Article Text
Abstract
Background Employees and volunteers did not understand the importance and necessity of mandatory training, resulting in a lack of knowledge to support a safe and secure working environment. ‘Good compliance training should help people understand why it’s so important.’ (Scott, Mannion, Davies et al., 2003).
As an organisation we care about the wellbeing of our staff and volunteers, we recognised that the risk of non-compliance left our employees and volunteers exposed to possible harm and danger. The Learning and Development Team analysed why the completion of mandatory training was failing. The results directed us to change working practices and create a culture where mandatory training is recognised as a benefit and not a negative.
Aims
Understand why compliance was low
Learning from previous failures
Discussion of incidents
Make mandatory training relevant to role
Inform the benefits of mandatory training
Overcome barriers
Create and maintain a culture change
Uphold compliance figures.
Methods
Created policy
Introduced mandatory training on induction
Line manager support during induction period
Line managers supporting annual updates
Scheduling within rotas for clinical staff
Learning and Development one–to–one support.

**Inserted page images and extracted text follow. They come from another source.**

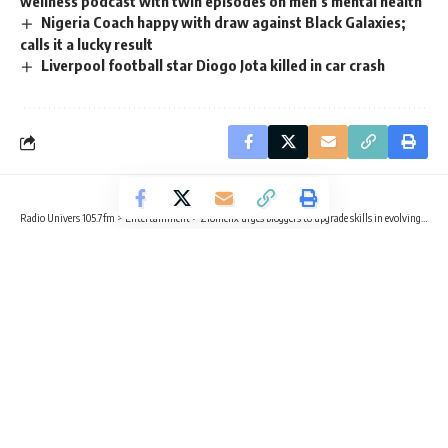
wellness podcast with twin episodes on men’s mental health
Nigeria Coach happy with draw against Black Galaxies;
calls it a lucky result
Liverpool football star Diogo Jota killed in car crash
Radio Univers 105.7fm
>
Entertainment
>
Zionfelix urges bloggers to upgrade skills in evolving digital space
ENTERTAINMENT
Zionfelix urges bloggers to upgrade
skills in evolving digital space
2 Min Read
Radio Univers
Published August 27, 2025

Results June 2015 – demonstrated 30% average compliance rate. June 2018 – demonstrated 92% average compliance rate (this will increase with planned scheduling).
Conclusion As an organisation our goal is to achieve and maintain an average of 95% compliance rate for all mandatory training. The senior management understand the rationale and have endorsed the culture change. This helped with motivating teams, and individuals realising the benefits of mandatory training. With processes that have been implemented, the new scheduling, and continuing to embed the culture of embracing mandatory training, we expect high compliance to become common practice.